In making its determinations and recommendations with respect to the Arrangement, the Hudbay Board also considered a number of potential risks and potential negative factors, which the Hudbay Board concluded were outweighed by the positive substantive and procedural factors of the Arrangement described above, including the following:

 

   

the risks to Hudbay if the Arrangement is not completed, including the costs to Hudbay in pursuing the Arrangement, the significant attention required of management to implement the Arrangement, restrictions on the conduct of Hudbay’s business prior to completion of the Arrangement, and the potential impact on Hudbay’s current business operations and relationships (including with current and prospective employees, customers, distributors, suppliers and partners);

 

- 38 -


   

conditions to CMMC’s obligation to complete the Arrangement and the right of CMMC to terminate the Arrangement Agreement under certain circumstances;

 

   

the limitations contained in the Arrangement Agreement on Hudbay’s ability to solicit interest from third parties and the fact that if the Arrangement Agreement is terminated under certain circumstances, Hudbay must pay the Hudbay Termination Payment to CMMC; and

 

   

the change of control entitlements of CMMC Executives, as discussed in “Securities Law Matters—Interests of Certain Persons in the Arrangement – Termination and Change of Control Payments”.

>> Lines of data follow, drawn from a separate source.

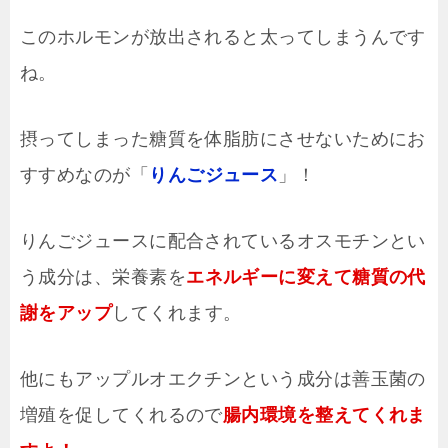
このホルモンが放出されると太ってしまうんです
ね。
摂ってしまった糖質を体脂肪にさせないためにお
すすめなのが「
りんごジュース
」！
りんごジュースに配合されているオスモチンとい
う成分は、栄養素を
エネルギーに変えて糖質の代
謝をアップ
してくれます。
他にもアップルオエクチンという成分は善玉菌の
増殖を促してくれるので
腸内環境を整えてくれま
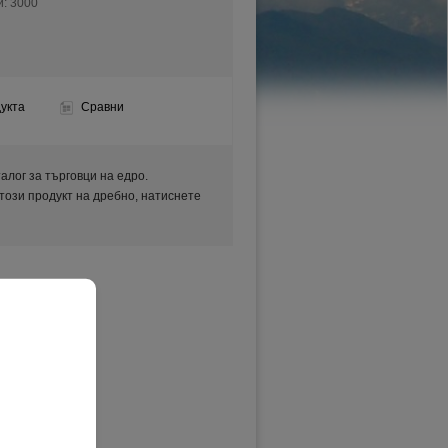
и:
3000
укта
Сравни
аталог за търговци на едро.
 този продукт на дребно, натиснете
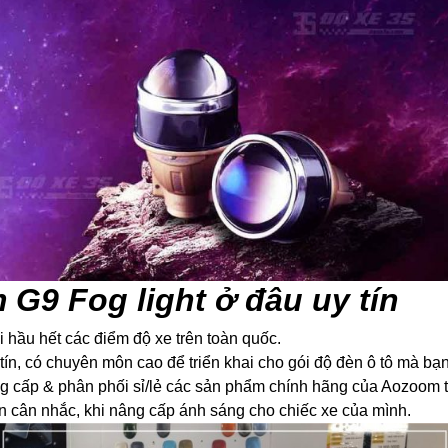
 G9 Fog light ở đâu uy tín
 hầu hết các điểm độ xe trên toàn quốc.
ín, có chuyên môn cao để triển khai cho gói độ đèn ô tô mà bạ
g cấp & phân phối sỉ/lẻ các sản phẩm chính hãng của Aozoom t
ân nhắc, khi nâng cấp ánh sáng cho chiếc xe của mình.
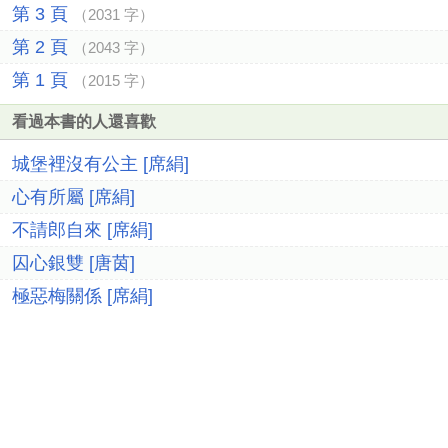
第 3 頁
（2031 字）
第 2 頁
（2043 字）
第 1 頁
（2015 字）
看過本書的人還喜歡
城堡裡沒有公主 [席絹]
心有所屬 [席絹]
不請郎自來 [席絹]
囚心銀雙 [唐茵]
極惡梅關係 [席絹]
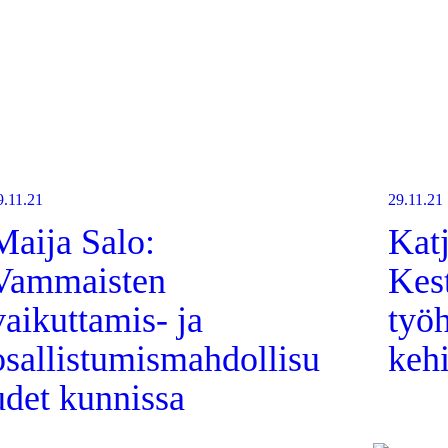
9.11.21
29.11.21
Maija Salo:
Kat
Vammaisten
Kes
vaikuttamis- ja
työ
osallistumismahdollisu
kehi
udet kunnissa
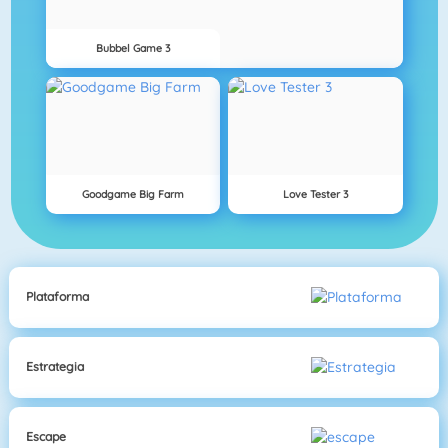
Bubbel Game 3
Goodgame Big Farm
Love Tester 3
Plataforma
Estrategia
Escape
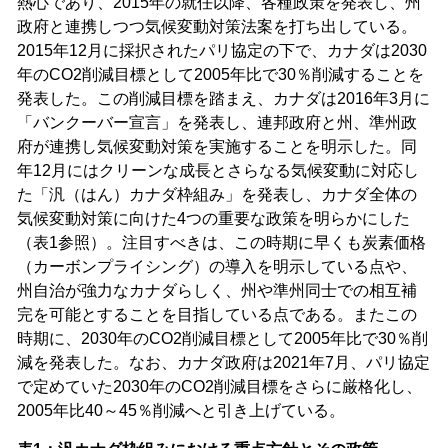
熱心であり、2015年の就任以降、各種政策を発表し、州
政府と連携しつつ気候変動対策法案を打ち出している。
2015年12月に採択されたパリ協定の下で、カナダは2030
年のCO2削減目標として2005年比で30％削減することを
発表した。この削減目標を踏まえ、カナダは2016年3月に
「バンクーバー宣言」を発表し、連邦政府と州、準州政
府が連携し気候変動対策を実施することを明示した。同
年12月にはクリーンな成長とさらなる気候変動に対応し
た「汎（はん）カナダ枠組み」を発表し、カナダ全体の
気候変動対策に向けた4つの重要な政策を明らかにした
（表1参照）。注目すべきは、この時期に早くも炭素価格
（カーボンプライシング）の導入を明示している点や、
州自治が強力なカナダらしく、州や準州同士での相互補
完を可能とすることを目指している点である。またこの
時期に、2030年のCO2削減目標として2005年比で30％削
減を発表した。なお、カナダ政府は2021年7月、パリ協定
で定めていた2030年のCO2削減目標をさらに厳格化し、
2005年比40～45％削減へと引き上げている。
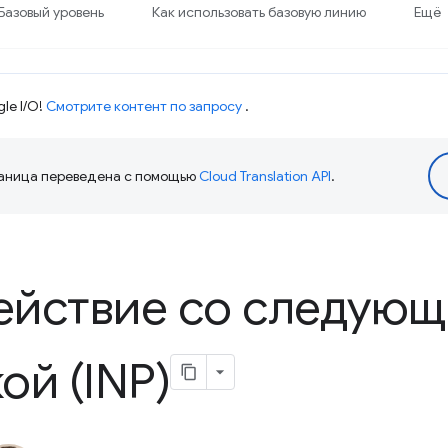
Базовый уровень
Как использовать базовую линию
Ещё
le I/O!
Смотрите контент по запросу
.
аница переведена с помощью
Cloud Translation API
.
ействие со следующ
ой (INP)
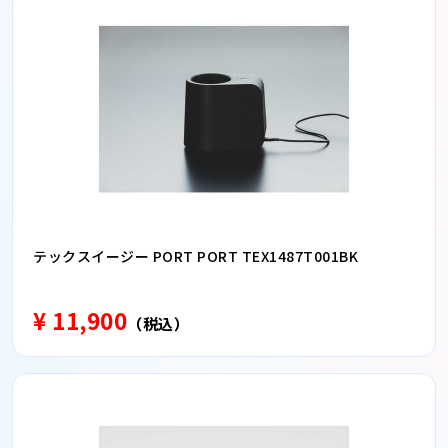
テックスイージー PORT PORT TEX1487T001BK
¥ 11,900
（税込）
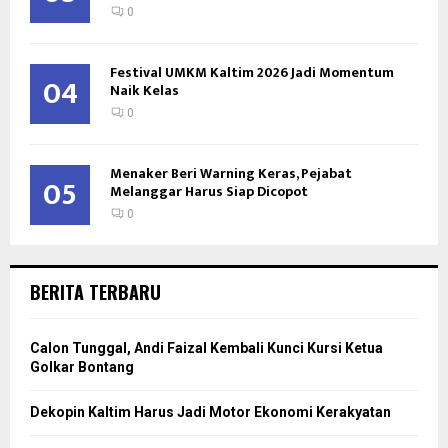
0
Festival UMKM Kaltim 2026 Jadi Momentum
04
Naik Kelas
0
Menaker Beri Warning Keras, Pejabat
05
Melanggar Harus Siap Dicopot
0
BERITA TERBARU
Calon Tunggal, Andi Faizal Kembali Kunci Kursi Ketua
Golkar Bontang
Dekopin Kaltim Harus Jadi Motor Ekonomi Kerakyatan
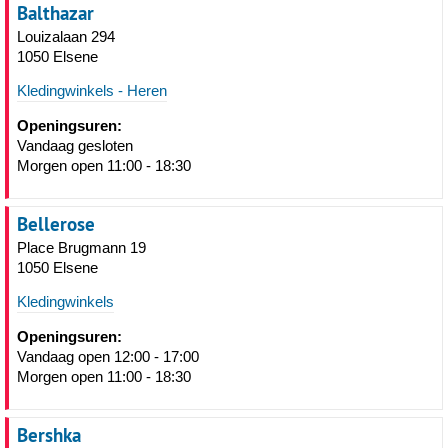
Balthazar
Louizalaan 294
1050 Elsene
Kledingwinkels - Heren
Openingsuren:
Vandaag gesloten
Morgen open 11:00 - 18:30
Bellerose
Place Brugmann 19
1050 Elsene
Kledingwinkels
Openingsuren:
Vandaag open 12:00 - 17:00
Morgen open 11:00 - 18:30
Bershka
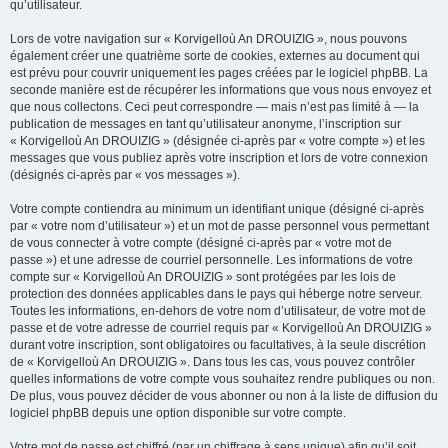
qu’utilisateur.
Lors de votre navigation sur « Korvigelloù An DROUIZIG », nous pouvons
également créer une quatrième sorte de cookies, externes au document qui
est prévu pour couvrir uniquement les pages créées par le logiciel phpBB. La
seconde manière est de récupérer les informations que vous nous envoyez et
que nous collectons. Ceci peut correspondre — mais n’est pas limité à — la
publication de messages en tant qu’utilisateur anonyme, l’inscription sur
« Korvigelloù An DROUIZIG » (désignée ci-après par « votre compte ») et les
messages que vous publiez après votre inscription et lors de votre connexion
(désignés ci-après par « vos messages »).
Votre compte contiendra au minimum un identifiant unique (désigné ci-après
par « votre nom d’utilisateur ») et un mot de passe personnel vous permettant
de vous connecter à votre compte (désigné ci-après par « votre mot de
passe ») et une adresse de courriel personnelle. Les informations de votre
compte sur « Korvigelloù An DROUIZIG » sont protégées par les lois de
protection des données applicables dans le pays qui héberge notre serveur.
Toutes les informations, en-dehors de votre nom d’utilisateur, de votre mot de
passe et de votre adresse de courriel requis par « Korvigelloù An DROUIZIG »
durant votre inscription, sont obligatoires ou facultatives, à la seule discrétion
de « Korvigelloù An DROUIZIG ». Dans tous les cas, vous pouvez contrôler
quelles informations de votre compte vous souhaitez rendre publiques ou non.
De plus, vous pouvez décider de vous abonner ou non à la liste de diffusion du
logiciel phpBB depuis une option disponible sur votre compte.
Votre mot de passe est chiffré (par un chiffrage à sens unique) afin qu’il soit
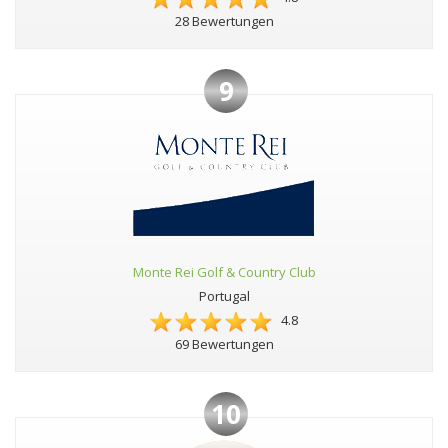
28 Bewertungen
9
Monte Rei Golf & Country Club
Portugal
4.8
69 Bewertungen
10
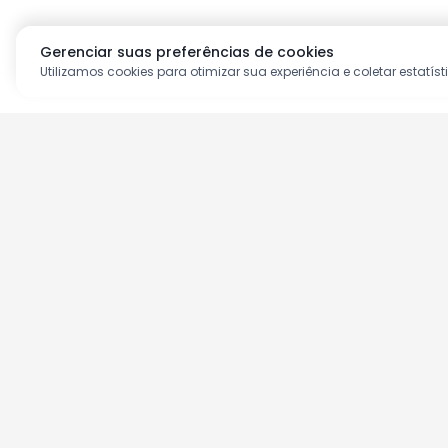
Gerenciar suas preferências de cookies
Utilizamos cookies para otimizar sua experiência e coletar estatíst
Aproveite as nossas prom
Cadastre seu e-mail e receba ofertas ex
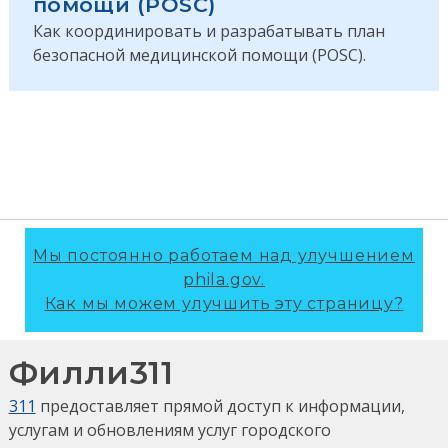
помощи (POSC)
Как координировать и разрабатывать план
безопасной медицинской помощи (POSC).
Мы постоянно работаем над улучшением
phila.gov.
Как мы можем улучшить эту страницу?
Филли311
311
предоставляет прямой доступ к информации,
услугам и обновлениям услуг городского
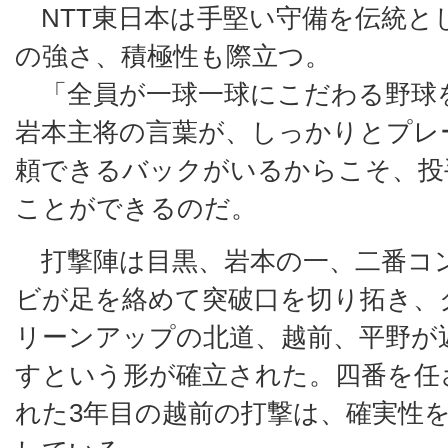
NTT東日本は手堅い守備を伝統と
の強さ、積極性も際立つ。
「全員が一球一球にこだわる野球
岩本主将の言葉が、しっかりとプレ
頼できるバックがいるからこそ、投
ことができるのだ。
打撃陣は目黒、岩本の一、二番コ
ビが足を絡めて突破口を切り拓き、
リーンアップの北道、越前、平野が
すという形が確立された。四番を任
れた3年目の越前の打撃は、確実性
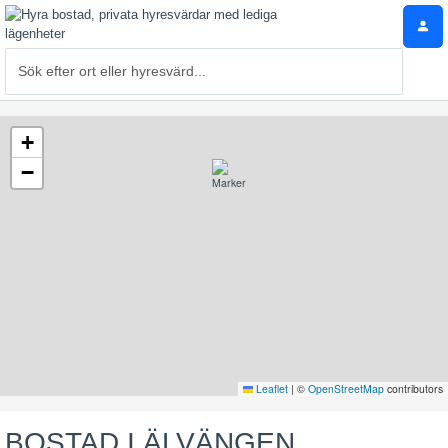
+
−
Leaflet
|
©
OpenStreetMap
contributors
BOSTAD I ÄLVÄNGEN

The foregoing summary of the information and factors considered by the Hudbay Board is not intended to be exhaustive but includes the material information and factors considered by the Hudbay Board in its consideration of the Arrangement. Due to the wide variety of factors and information considered in connection with its evaluation of the Arrangement, the Hudbay Board did not find it practicable to, and therefore did not, quantify or otherwise attempt to assign any relative weight to each specific factor or item of information considered in reaching its conclusions and recommendation. In addition, individual members of the Hudbay Board may have given different weight to various factors or items of information.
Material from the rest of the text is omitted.